According to the Washington Post, the commanding officer of the battalion involved in the Haditha massacre last November told military investigators “he did not consider the deaths of 24 Iraqis, many of them women and children, unusual and did not initiate an inquiry.”
And the New York Times reported last week on the felony assault conviction of David Passaro, a CIA contractor accused of beating an Afghan prisoner for two days with “a flashlight and his fists” until the man pleaded to be shot and then died the following day.
These two stories reveal – once again – the lack of accountability and prosecution up the chain of command. Those who sit on high have attempted to erase such “quaint” legal restraints as the Geneva Conventions while blaming the lowest ranking soldiers for waging the war they have created.

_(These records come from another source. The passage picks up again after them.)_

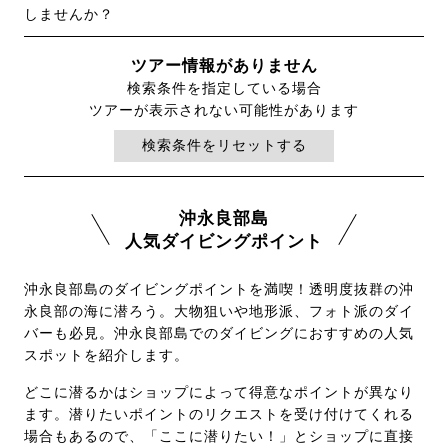
しませんか？
ツアー情報がありません
検索条件を指定している場合
ツアーが表示されない可能性があります
検索条件をリセットする
沖永良部島
人気ダイビングポイント
沖永良部島のダイビングポイントを満喫！透明度抜群の沖
永良部の海に潜ろう。大物狙いや地形派、フォト派のダイ
バーも必見。沖永良部島でのダイビングにおすすめの人気
スポットを紹介します。
どこに潜るかはショップによって得意なポイントが異なり
ます。潜りたいポイントのリクエストを受け付けてくれる
場合もあるので、「ここに潜りたい！」とショップに直接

In June, Robert Jay Lifton, esteemed psychiatrist and author of many books including Crimes of War: Iraq, wrote in Editor and Publisher of the corrupting nature of the occupation and counterinsurgency in Iraq: “To attribute the likely massacre at Haditha to ‘a few bad apples’ or to ‘individual failures’ is poor psychology and self-serving moralism. To be sure, individual soldiers and civilians who participated in it are accountable for their behavior, even under such pressured conditions. But the greater responsibility lies with those who planned and executed the ‘war on terrorism’ of which it is a part, and who created, in policy and attitude, the accompanying denial of the rights of captives (at Abu Ghraib and Guantanamo) and of the humanity of civilians (at Haditha).”
This administration’s barbaric tactics include undermining the Geneva Conventions, seeking to justify the use of torture, and lying its way into a war that has led to immeasurable suffering and loss of life. In word and deed, it has done unprecedented and perhaps irreparable harm to our constitution, our country–and our troops.
Lifton assigns guilt exactly where it belongs: “Psychologically and ethically, responsibility for the crimes at Haditha extends to top commanders, the secretary of defense, and the White House. Those crimes are a direct expression of the kind of war we are waging in Iraq.”
There is a need for a real investigation – not a whitewash – of the real perpetrators of this catastrophic war. Such an investigation will never occur unless we vote for real change this November.